Extracted records
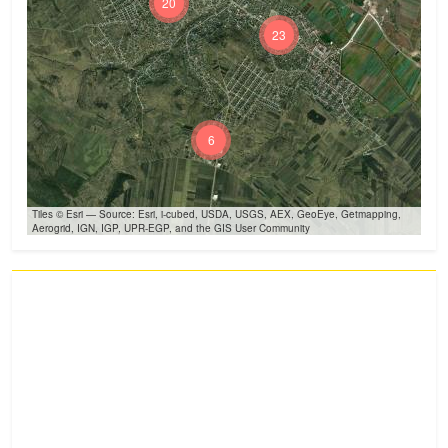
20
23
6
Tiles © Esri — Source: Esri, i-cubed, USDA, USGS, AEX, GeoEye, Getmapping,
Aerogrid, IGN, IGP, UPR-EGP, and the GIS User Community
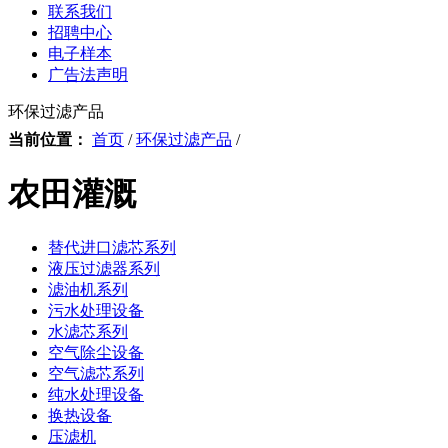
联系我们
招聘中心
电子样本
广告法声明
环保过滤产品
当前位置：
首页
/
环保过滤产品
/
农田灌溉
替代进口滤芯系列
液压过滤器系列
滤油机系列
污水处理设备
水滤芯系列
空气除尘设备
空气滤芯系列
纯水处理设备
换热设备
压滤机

...

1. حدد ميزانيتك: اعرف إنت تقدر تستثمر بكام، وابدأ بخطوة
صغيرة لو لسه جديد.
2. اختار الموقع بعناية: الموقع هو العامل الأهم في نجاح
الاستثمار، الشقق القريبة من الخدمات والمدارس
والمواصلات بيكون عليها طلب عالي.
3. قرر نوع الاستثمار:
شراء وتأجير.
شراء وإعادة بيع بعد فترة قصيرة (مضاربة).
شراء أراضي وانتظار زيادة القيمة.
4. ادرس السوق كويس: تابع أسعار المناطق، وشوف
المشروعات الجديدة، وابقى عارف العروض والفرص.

About this exercise :: Retype, exactly and in full, the lines above from the one containing "صغيرة لو لسه جديد." through the one containing "المشروعات الجديدة، وابقى عارف العروض والفرص.".

Answer space ::
صغيرة لو لسه جديد.
2. اختار الموقع بعناية: الموقع هو العامل الأهم في نجاح
الاستثمار، الشقق القريبة من الخدمات والمدارس
والمواصلات بيكون عليها طلب عالي.
3. قرر نوع الاستثمار:
شراء وتأجير.
شراء وإعادة بيع بعد فترة قصيرة (مضاربة).
شراء أراضي وانتظار زيادة القيمة.
4. ادرس السوق كويس: تابع أسعار المناطق، وشوف
المشروعات الجديدة، وابقى عارف العروض والفرص.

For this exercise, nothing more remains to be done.